■ Description of the task ■
Please restate each entry that follows word for word.

[Collected data]
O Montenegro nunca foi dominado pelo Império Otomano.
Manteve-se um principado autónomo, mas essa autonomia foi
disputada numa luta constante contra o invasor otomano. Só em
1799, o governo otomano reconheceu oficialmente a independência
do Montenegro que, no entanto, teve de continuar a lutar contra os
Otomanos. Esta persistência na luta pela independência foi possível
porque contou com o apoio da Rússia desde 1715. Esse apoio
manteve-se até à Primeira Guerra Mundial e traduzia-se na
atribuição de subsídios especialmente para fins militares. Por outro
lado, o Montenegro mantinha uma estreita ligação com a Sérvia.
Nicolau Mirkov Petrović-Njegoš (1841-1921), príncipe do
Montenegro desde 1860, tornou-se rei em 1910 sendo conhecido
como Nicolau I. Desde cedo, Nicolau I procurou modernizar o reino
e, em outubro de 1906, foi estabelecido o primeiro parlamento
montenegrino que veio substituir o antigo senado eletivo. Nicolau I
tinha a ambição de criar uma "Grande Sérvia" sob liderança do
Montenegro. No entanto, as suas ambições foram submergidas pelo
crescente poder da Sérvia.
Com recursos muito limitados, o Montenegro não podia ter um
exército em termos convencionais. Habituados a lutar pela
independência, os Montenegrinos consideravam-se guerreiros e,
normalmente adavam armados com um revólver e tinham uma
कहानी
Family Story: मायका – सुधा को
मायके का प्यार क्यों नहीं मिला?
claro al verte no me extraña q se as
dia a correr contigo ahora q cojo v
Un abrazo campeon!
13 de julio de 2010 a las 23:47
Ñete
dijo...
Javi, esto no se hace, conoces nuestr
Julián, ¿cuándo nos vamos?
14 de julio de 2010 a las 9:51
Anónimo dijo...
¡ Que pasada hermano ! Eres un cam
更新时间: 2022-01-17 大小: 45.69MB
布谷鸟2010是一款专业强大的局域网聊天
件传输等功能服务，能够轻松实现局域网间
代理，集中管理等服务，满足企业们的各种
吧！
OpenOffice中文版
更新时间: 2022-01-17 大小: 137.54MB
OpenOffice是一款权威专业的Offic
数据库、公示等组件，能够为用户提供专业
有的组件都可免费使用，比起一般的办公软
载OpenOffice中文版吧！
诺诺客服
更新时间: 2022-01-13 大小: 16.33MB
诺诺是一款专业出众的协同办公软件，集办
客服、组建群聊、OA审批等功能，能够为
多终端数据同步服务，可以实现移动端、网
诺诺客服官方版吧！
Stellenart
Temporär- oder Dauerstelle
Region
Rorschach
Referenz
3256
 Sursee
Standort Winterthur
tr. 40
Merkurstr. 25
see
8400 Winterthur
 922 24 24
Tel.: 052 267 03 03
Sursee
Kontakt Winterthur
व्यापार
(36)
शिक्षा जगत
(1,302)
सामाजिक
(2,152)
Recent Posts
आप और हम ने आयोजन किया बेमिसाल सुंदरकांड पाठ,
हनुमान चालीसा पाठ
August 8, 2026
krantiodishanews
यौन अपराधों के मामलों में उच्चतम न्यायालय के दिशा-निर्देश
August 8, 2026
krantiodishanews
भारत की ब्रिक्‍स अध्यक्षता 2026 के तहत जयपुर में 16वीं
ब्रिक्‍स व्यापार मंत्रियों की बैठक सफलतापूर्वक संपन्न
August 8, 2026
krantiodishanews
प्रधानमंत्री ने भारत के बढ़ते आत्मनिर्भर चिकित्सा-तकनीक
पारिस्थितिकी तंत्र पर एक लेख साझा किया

■ Result ■
O Montenegro nunca foi dominado pelo Império Otomano.
Manteve-se um principado autónomo, mas essa autonomia foi
disputada numa luta constante contra o invasor otomano. Só em
1799, o governo otomano reconheceu oficialmente a independência
do Montenegro que, no entanto, teve de continuar a lutar contra os
Otomanos. Esta persistência na luta pela independência foi possível
porque contou com o apoio da Rússia desde 1715. Esse apoio
manteve-se até à Primeira Guerra Mundial e traduzia-se na
atribuição de subsídios especialmente para fins militares. Por outro
lado, o Montenegro mantinha uma estreita ligação com a Sérvia.
Nicolau Mirkov Petrović-Njegoš (1841-1921), príncipe do
Montenegro desde 1860, tornou-se rei em 1910 sendo conhecido
como Nicolau I. Desde cedo, Nicolau I procurou modernizar o reino
e, em outubro de 1906, foi estabelecido o primeiro parlamento
montenegrino que veio substituir o antigo senado eletivo. Nicolau I
tinha a ambição de criar uma "Grande Sérvia" sob liderança do
Montenegro. No entanto, as suas ambições foram submergidas pelo
crescente poder da Sérvia.
Com recursos muito limitados, o Montenegro não podia ter um
exército em termos convencionais. Habituados a lutar pela
independência, os Montenegrinos consideravam-se guerreiros e,
normalmente adavam armados com um revólver e tinham uma
कहानी
Family Story: मायका – सुधा को
मायके का प्यार क्यों नहीं मिला?
claro al verte no me extraña q se as
dia a correr contigo ahora q cojo v
Un abrazo campeon!
13 de julio de 2010 a las 23:47
Ñete
dijo...
Javi, esto no se hace, conoces nuestr
Julián, ¿cuándo nos vamos?
14 de julio de 2010 a las 9:51
Anónimo dijo...
¡ Que pasada hermano ! Eres un cam
更新时间: 2022-01-17 大小: 45.69MB
布谷鸟2010是一款专业强大的局域网聊天
件传输等功能服务，能够轻松实现局域网间
代理，集中管理等服务，满足企业们的各种
吧！
OpenOffice中文版
更新时间: 2022-01-17 大小: 137.54MB
OpenOffice是一款权威专业的Offic
数据库、公示等组件，能够为用户提供专业
有的组件都可免费使用，比起一般的办公软
载OpenOffice中文版吧！
诺诺客服
更新时间: 2022-01-13 大小: 16.33MB
诺诺是一款专业出众的协同办公软件，集办
客服、组建群聊、OA审批等功能，能够为
多终端数据同步服务，可以实现移动端、网
诺诺客服官方版吧！
Stellenart
Temporär- oder Dauerstelle
Region
Rorschach
Referenz
3256
 Sursee
Standort Winterthur
tr. 40
Merkurstr. 25
see
8400 Winterthur
 922 24 24
Tel.: 052 267 03 03
Sursee
Kontakt Winterthur
व्यापार
(36)
शिक्षा जगत
(1,302)
सामाजिक
(2,152)
Recent Posts
आप और हम ने आयोजन किया बेमिसाल सुंदरकांड पाठ,
हनुमान चालीसा पाठ
August 8, 2026
krantiodishanews
यौन अपराधों के मामलों में उच्चतम न्यायालय के दिशा-निर्देश
August 8, 2026
krantiodishanews
भारत की ब्रिक्‍स अध्यक्षता 2026 के तहत जयपुर में 16वीं
ब्रिक्‍स व्यापार मंत्रियों की बैठक सफलतापूर्वक संपन्न
August 8, 2026
krantiodishanews
प्रधानमंत्री ने भारत के बढ़ते आत्मनिर्भर चिकित्सा-तकनीक
पारिस्थितिकी तंत्र पर एक लेख साझा किया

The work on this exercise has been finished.